セ・パ同日Vならず…。広島がヤクルトに逆転負けを喫し、優勝へのマジック1のまま足踏みした。序盤で主導権を握り、中盤までリード。しかし7回に先発薮田が同点に追いつかれ、8回に今村が勝ち越しを許した。今日17日は台風18号が接近する予報で、試合が流れると18日は甲子園での阪神戦。91年以来の地元胴上げに黄信号だ。絶好の機会で優勝を決められず、緒方孝市監督(48)新井貴浩内野手(40)も悔しがった。

天が味方した。広島ファンならずとも、そう思ったはずだ。広島市内だけ雨雲が消え、30分遅れの午後2時30分に奇跡的にプレーボールがかかった。今季最多の3万2336人の入場者でマツダスタジアムはパンパンだ。2回から小雨が降り、照明こそ点灯したが、流れは完全に広島だった。3回に丸が先制の2点適時打。4回には新井が9号ソロで追加点を挙げ、押せ押せムードで試合を進めた。

緒方監督 ファンも我々チームも勝って決めたかったところで勝ちきれなかった。残念というか、悔しいです。初回からすごい応援を感じていた。残念です。

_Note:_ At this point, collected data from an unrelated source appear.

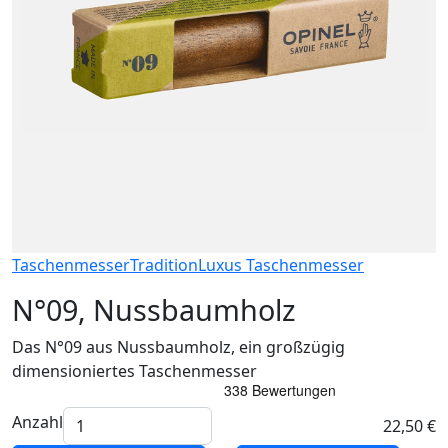
Taschenmesser
Tradition
Luxus Taschenmesser
N°09, Nussbaumholz
Das N°09 aus Nussbaumholz, ein großzügig
dimensioniertes Taschenmesser
Anzahl
22,50 €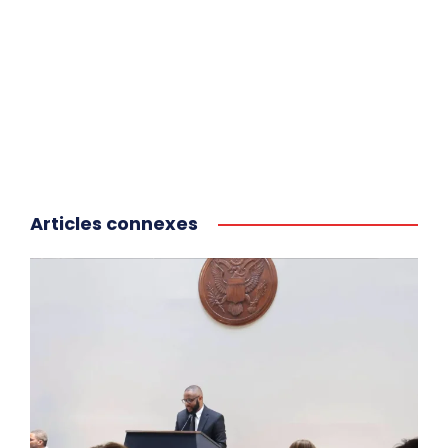
Articles connexes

勝負の女神は簡単にほほ笑んでくれなかった。粘投を続けた薮田が、7回にヤクルトの代打大松に同点の2点適時打を浴びた。独特の雰囲気での登板に緒方監督は「中盤、球が浮いてきたけど、修正できたと思ったから7回も行かせた。最後は打ち取っている打球とは思うけど、(野手の)間を抜けてしまった」とぽつり。遠く離れたメットライフドームでソフトバンク工藤監督が宙に舞っていた8回には、今村が2四球などでピンチをつくり、中犠飛で勝ち越しを許した。

8度目のリーグ優勝、37年ぶりの連覇がお預けとなり、59年ぶりのセ・パ同時優勝も消滅した。それだけではない。今日17日には台風18号が接近する予想で、広島市民が待ち望む91年以来の地元胴上げにも黄色信号だ。緒方監督は「天気だけは仕方ない。明日に備えて準備をする、それだけです」と前を向く。チーム最年長の新井も「今日決めたい思いはあった。悔しい。(台風は)どうしようもない。次の試合に準備したい」と切り替えた。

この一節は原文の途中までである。